En outre, le document pointe du doigt les problèmes de financement et d'accès au crédit rencontrés par les entreprises. Des outils ont été mis en place par les pouvoirs publics, notamment les dispositifs de garantie et de quasi-fonds propres proposés par Oséo. “Comme le Fonds stratégique d’investissement (FSI), ces mécanismes utiles ne compensent que partiellement le recul des financements privés”, précise l'ancien dirigeant d'EADS.
À noter que le rapport insiste également sur le marché du travail qui “fonctionne globalement mal”. Le contrat à durée indéterminée (CDI) est jugé “trop rigide par les entreprises et il est contourné par le développement de contrats qui n’offrent pratiquement aucune protection (CDD, intérim, contractuels in situ, sous-traitances diverses) et qui ne créent qu’un lien très précaire entre l’entreprise et le salarié”.
... mais aussi quelques atouts
Heureusement, le tableau n'est pas totalement noir. La France possède également des points forts. Ainsi, l'Hexagone possède des pôles d’excellence mondiaux: l’industrie culturelle, le luxe, la pharmacie, l’industrie aéronautique et aérospatiale, l’industrie nucléaire, le tourisme.
L’industrie française a encore de solides positions. Ce sont également de grands groupes puissants plus nombreux qu’ailleurs. Ils constituent un avantage décisif dans la compétition internationale. De fait, les 200 premières entreprises françaises emploient 28% des salariés des secteurs marchands. Elles réalisent 62% de la recherche industrielle et 50% des exportations.

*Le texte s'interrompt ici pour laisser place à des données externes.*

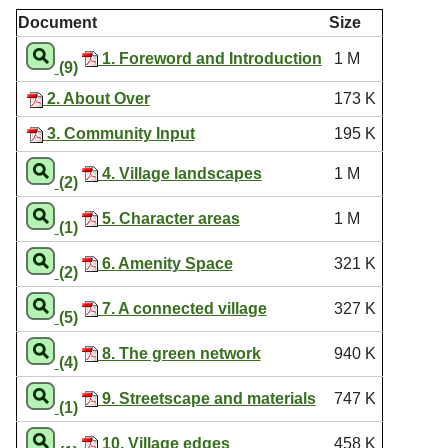
Document
Size
1. Foreword and Introduction
1 M
(9)
2. About Over
173 K
3. Community Input
195 K
4. Village landscapes
1 M
(2)
5. Character areas
1 M
(1)
6. Amenity Space
321 K
(2)
7. A connected village
327 K
(5)
8. The green network
940 K
(4)
9. Streetscape and materials
747 K
(1)
10. Village edges
458 K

Par ailleurs, la France est une terre d’émergence de PME innovantes, souvent révélées par le programme des Investissements d’Avenir et par les projets collaboratifs des pôles de compétitivité.
“La création d’entreprises est plus active en France que chez la plupart de nos voisins. Le problème des PME est de grandir sans se faire racheter, soit par les grands groupes français (moindre mal), soit, de plus en plus souvent, par des groupes ou des fonds étrangers parfois prédateurs”, insiste le rapporteur.
La recherche française est également reconnue mondialement. Sa présence à très haut niveau, sur un large spectre, en fait un pilier de l’économie de la connaissance. Nos ingénieurs et nos personnels techniques sont bien formés et sont appréciés à l’étranger.
La productivité horaire du travail en France est encore l'une des plus fortes d’Europe. Cet avantage est par ailleurs compensé de manière négative par la faiblesse du couple durée du travail-taux d’emploi qui coûte cher et limite la croissance potentielle de l’économie
Enfin, les derniers points forts sont le prix de l’énergie électrique pour l’industrie (relativement bas), les infrastructures et les services publics de qualité, ainsi que la qualité de vie en France (un atout pour la localisation des activités industrielles).